福岡教育連盟は教育の正常化を目指し、日々教育活動に励む教職員の集まりです。

私たちの主張

Opinion

平成30年3月7日

「課外授業への対応に揺らぐなかれ」

■課外授業の問題点

 福岡県の高校の課外授業について議論が起こっている。発端は福岡県議会における民進党・県政県議団による代表質問だ。高校生から「朝課外に出ると十分な睡眠がとれず授業も眠くて集中できない」との声があったらしい。質問では課外で教科書を進めること、出席状況を進学や就職の際の校内推薦の選考基準としていること、参加の希望の有無を保護者に希望をとっていないといった事例があることを指摘し、課外授業への生徒の参加は事実上、強制ではないのかと問う。さらには教員の負担や教育効果の面からも疑問を呈し、「自主性」の尊重を訴える趣旨である。


■県教委の通知

 これを受けて県教委は平成二十九年十一月に通知を出し、留意事項をまとめた。生徒、保護者への周知と参加意志の確認、正課の授業とは区別すること、出席等に関する状況を進路に係る学校推薦及び皆勤賞の表彰等の要件としないこと、保護者の同意の下に費用徴収を行い、他の学校徴収金とは明確に区分すること、終了時に保護者及び主催団体に対し会計報告を行うこと、などを求めている。
 通知の内容は極めて当然のことであり、学校、教員側に認識の不足があったとすれば直ちに改めるべきであることは言うまでもない。

■そもそもの趣旨

 課外授業は地方において塾など外部機関が少なかった時代に、学力向上と生徒の進路実現を目的として始まったものである。
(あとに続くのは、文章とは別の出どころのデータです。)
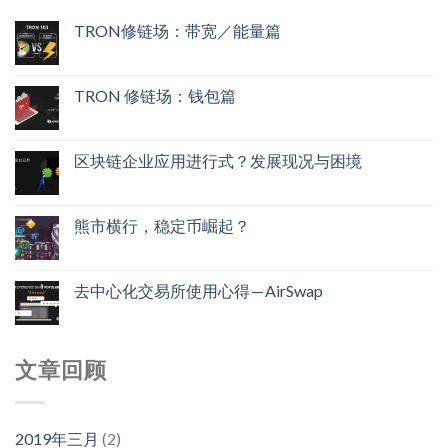
TRON修链场：带宽／能量篇
TRON 修链场：钱包篇
区块链企业应用进行式？发展现况与困境
熊市横行，稳定币崛起？
去中心化交易所使用心得 — AirSwap
文章回顾
2019年三月
(2)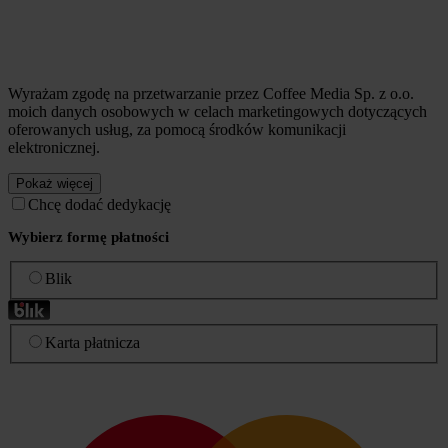
Wyrażam zgodę na przetwarzanie przez Coffee Media Sp. z o.o.
moich danych osobowych w celach marketingowych dotyczących
oferowanych usług, za pomocą środków komunikacji
elektronicznej.
Pokaż więcej
Chcę dodać dedykację
Wybierz formę płatności
Blik
Karta płatnicza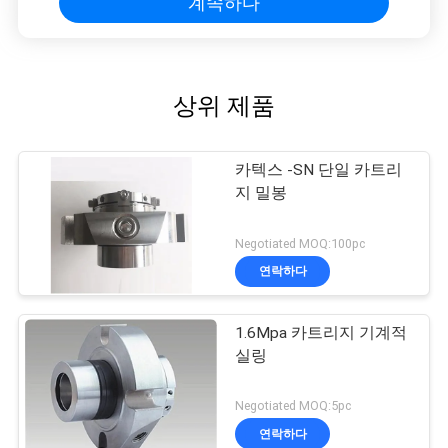
계속하다
상위 제품
카텍스 -SN 단일 카트리
지 밀봉
Negotiated MOQ:100pc
연락하다
1.6Mpa 카트리지 기계적
실링
Negotiated MOQ:5pc
연락하다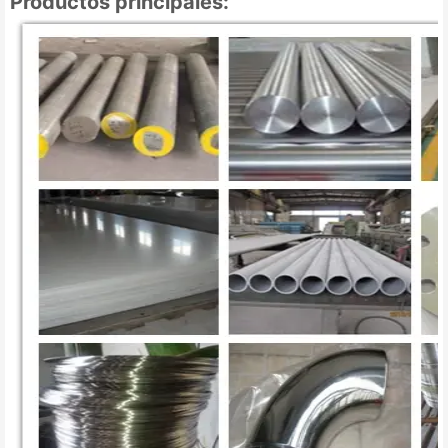
Productos principales: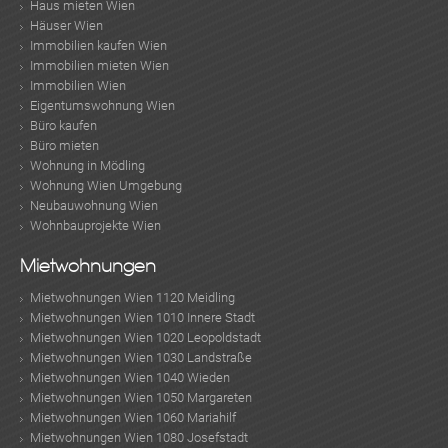
Haus mieten Wien
Häuser Wien
Immobilien kaufen Wien
Immobilien mieten Wien
Immobilien Wien
Eigentumswohnung Wien
Büro kaufen
Büro mieten
Wohnung in Mödling
Wohnung Wien Umgebung
Neubauwohnung Wien
Wohnbauprojekte Wien
Mietwohnungen
Mietwohnungen Wien 1120 Meidling
Mietwohnungen Wien 1010 Innere Stadt
Mietwohnungen Wien 1020 Leopoldstadt
Mietwohnungen Wien 1030 Landstraße
Mietwohnungen Wien 1040 Wieden
Mietwohnungen Wien 1050 Margareten
Mietwohnungen Wien 1060 Mariahilf
Mietwohnungen Wien 1080 Josefstadt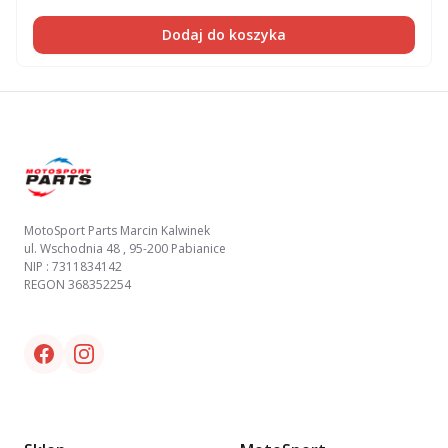
Dodaj do koszyka
Footer
MotoSport Parts Marcin Kalwinek
ul. Wschodnia 48 , 95-200 Pabianice
NIP : 7311834142
REGON 368352254
Facebook link
Instagram link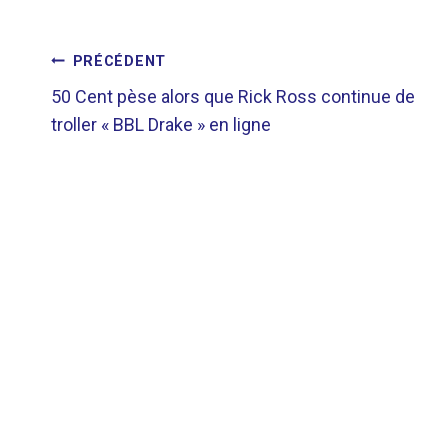
NAVIGATION
PRÉCÉDENT
50 Cent pèse alors que Rick Ross continue de
DE
troller « BBL Drake » en ligne
L’ARTICLE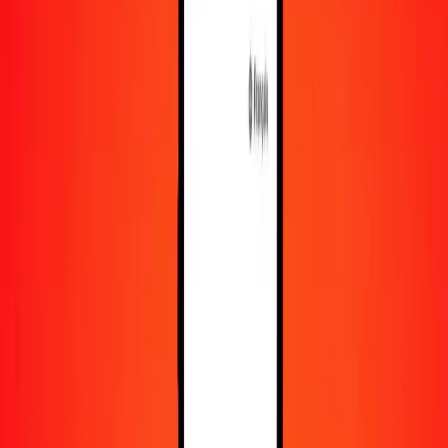
En savoir plus sur Ria Money Transfer, y compris nos
services et notre support.
Télécharger l'appli
Se connecter
S'inscrire
1,00 franc suisse en livre soudanaise aujourd'hui
Convertissez CHF en SDG au taux de change actuel
Montant
CHF
Converti en
SDG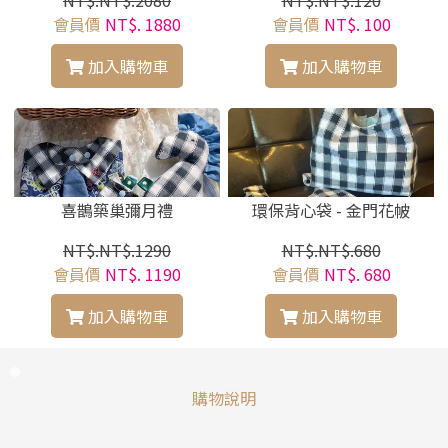
會員價
NT$. 1880
會員價
NT$. 100
加入購物車
加入購物車
喜鵲築巢彌月禮
環保背心袋 - 金門花帔
NT$.NT$.1290
NT$.NT$.680
會員價
NT$. 1190
會員價
NT$. 680
加入購物車
加入購物車
購物說明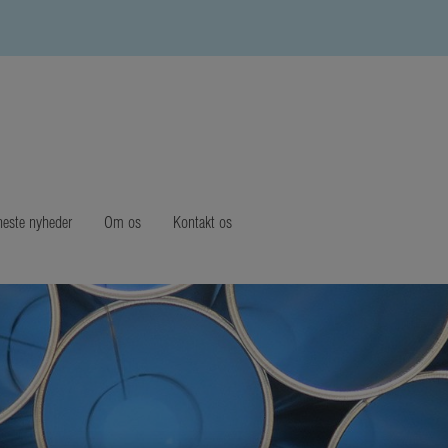
este nyheder
Om os
Kontakt os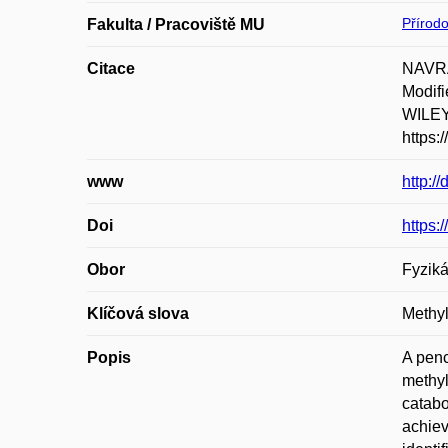
Přírod
Fakulta / Pracoviště MU
Citace
NAVRÁ
Modifi
WILEY-
https:
www
http:/
Doi
https:
Obor
Fyziká
Klíčová slova
Methyl
Popis
A penc
methyl
catabo
achiev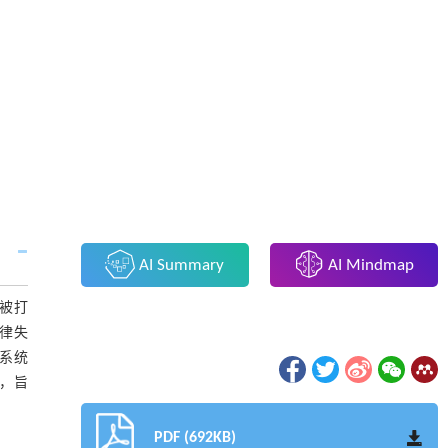
AI Summary
AI Mindmap
衡被打
律失
系统
，旨
PDF (692KB)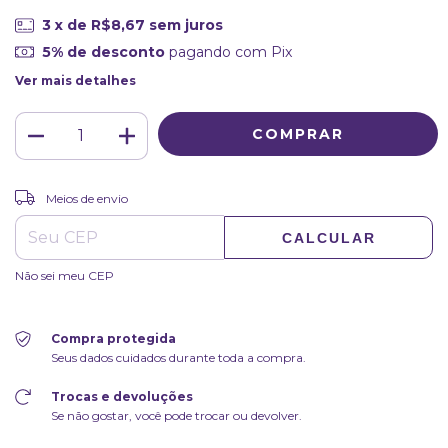
3
x de
R$8,67
sem juros
5% de desconto
pagando com Pix
Ver mais detalhes
ALTERAR CEP
Entregas para o CEP:
Meios de envio
CALCULAR
Não sei meu CEP
Compra protegida
Seus dados cuidados durante toda a compra.
Trocas e devoluções
Se não gostar, você pode trocar ou devolver.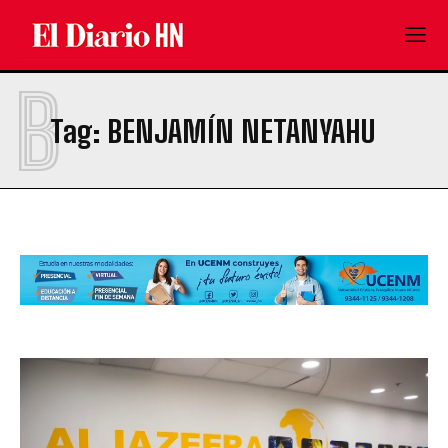
B
Tag:
BENJAMÍN NETANYAHU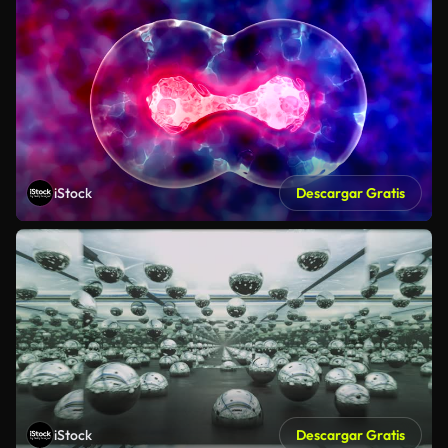
iStock
Descargar Gratis
iStock
Descargar Gratis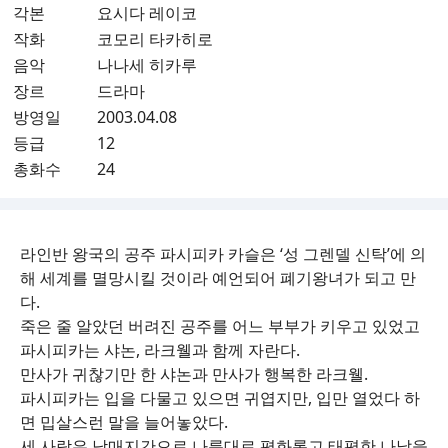
각본
요시다 레이코
작화
코모리 타카히로
음악
나나세 히카루
장르
드라마
방영일
2003.04.08
등급
12
총화수
24
라인반 왕국의 공주 파시피카 카슬은 ‘성 그렌델 신탁’에 의
해 세계를 멸망시킬 것이라 예언되어 폐기왕녀가 되고 만
다.
죽은 줄 알았던 버려진 공주를 어느 부부가 키우고 있었고
파시피카는 샤논, 라크웰과 함께 자란다.
만사가 귀찮기만 한 샤논과 만사가 행복한 라크웰.
파시피카는 입을 다물고 있으면 귀엽지만, 입만 열었다 하
면 밉살스런 말을 늘어놓았다.
세 사람은 남매지간으로 나름대로 평화롭고 태평한 나날을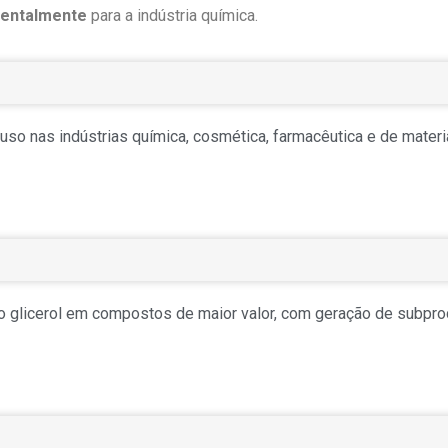
ientalmente
para a indústria química.
uso nas indústrias química, cosmética, farmacêutica e de materi
 do glicerol em compostos de maior valor, com geração de subpr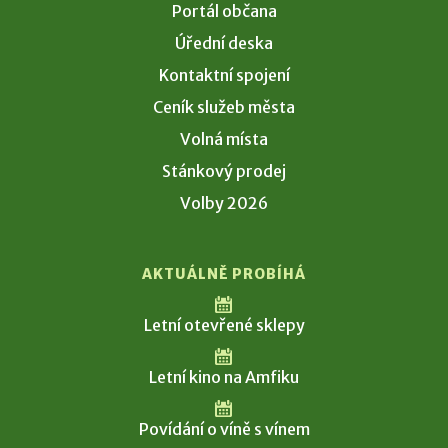
Portál občana
Úřední deska
Kontaktní spojení
Ceník služeb města
Volná místa
Stánkový prodej
Volby 2026
AKTUÁLNĚ PROBÍHÁ
Letní otevřené sklepy
Letní kino na Amfiku
Povídání o víně s vínem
教員側の意欲に対し、の要請により、徴収金から時間外の指導に対し手当が支給されるという現在の形となった。当時から労働の観点から、課外反対を唱える教員もおり、ある意味、教育正常化の流れとも軌を一にするものとも考えられる。

■懸念されること

おそらく、教育効果の観点から全員課外のスタイルが出来てきたものと考えられるが、「強制」という言葉で括り、報道などにより、あたかも自主性全てが奪われているといった風潮で覆われると他の教育活動にも影響が及ぶ危険性がある。将来の進路選択がまだできていない生徒に対し、自らの進路を考えながらも一、二年生の間は基礎学力の定着のために全員課外とすることは大いに合理性があるのではないか。生徒の事情に配慮しつつ、強制か主体性かという二項対立的な発想ではなく、一人一人の生徒の成長に何が必要かというそもそもの趣旨に立ち戻るべきだと考える。
 また、働き方改革が議論される中、教育を労働の観点から論じることも危険性を孕む。教員個々の事情は配慮しなければならないが、例えば同教科の担当者の一人が課外を実施しないとした場合に、2クラス分を合同課外授業にせざるを得なかったり、一部の教員に負担が偏る可能性も考えられる。結果的に生徒が不利益を被ったり、教育格差が広がるといった事態は避けなければならないだろう。

■議論に抜け落ちていること

 また今回の議論で抜け落ちた点がある。土曜日にも正課授業を行い、加えて課外も行っている私立高校の実態が問われていないのだ。少子化の中、県立、私立ともに生徒募集は熾烈を極める。私学無償化の議論も待ったなしの状況で、高校全体が問われなければフェアとは言えないだろう。
 加えて福岡県では小中学校の学力向上が課題とされ、高校側は必死にその課題を克服しようとする意識を持つ教員も多い。また、高校入試のために非常に多くの中学生が塾に依存した学習を経てきている点も認識されるべきである。

■課外の最適化を目指すべし

 さて、課外授業を単に授業の延長ととらえ、形骸化している側面があるとすれば見直す絶好の機会である。次期学習指導要領や高大接続改革の観点から、高校教育の理念そのものが問われているのだ。まず求められるのはカリキュラムマネジメントと授業改革であるが、各学校ともに目指すべき理念と生徒像を定め、有効に課外を活用すべきではないか。学校の実態から、選択肢に全員課外があるとすれば排除されるべきではないと考える。説明を果たし、揺らぎのない対応が必要である。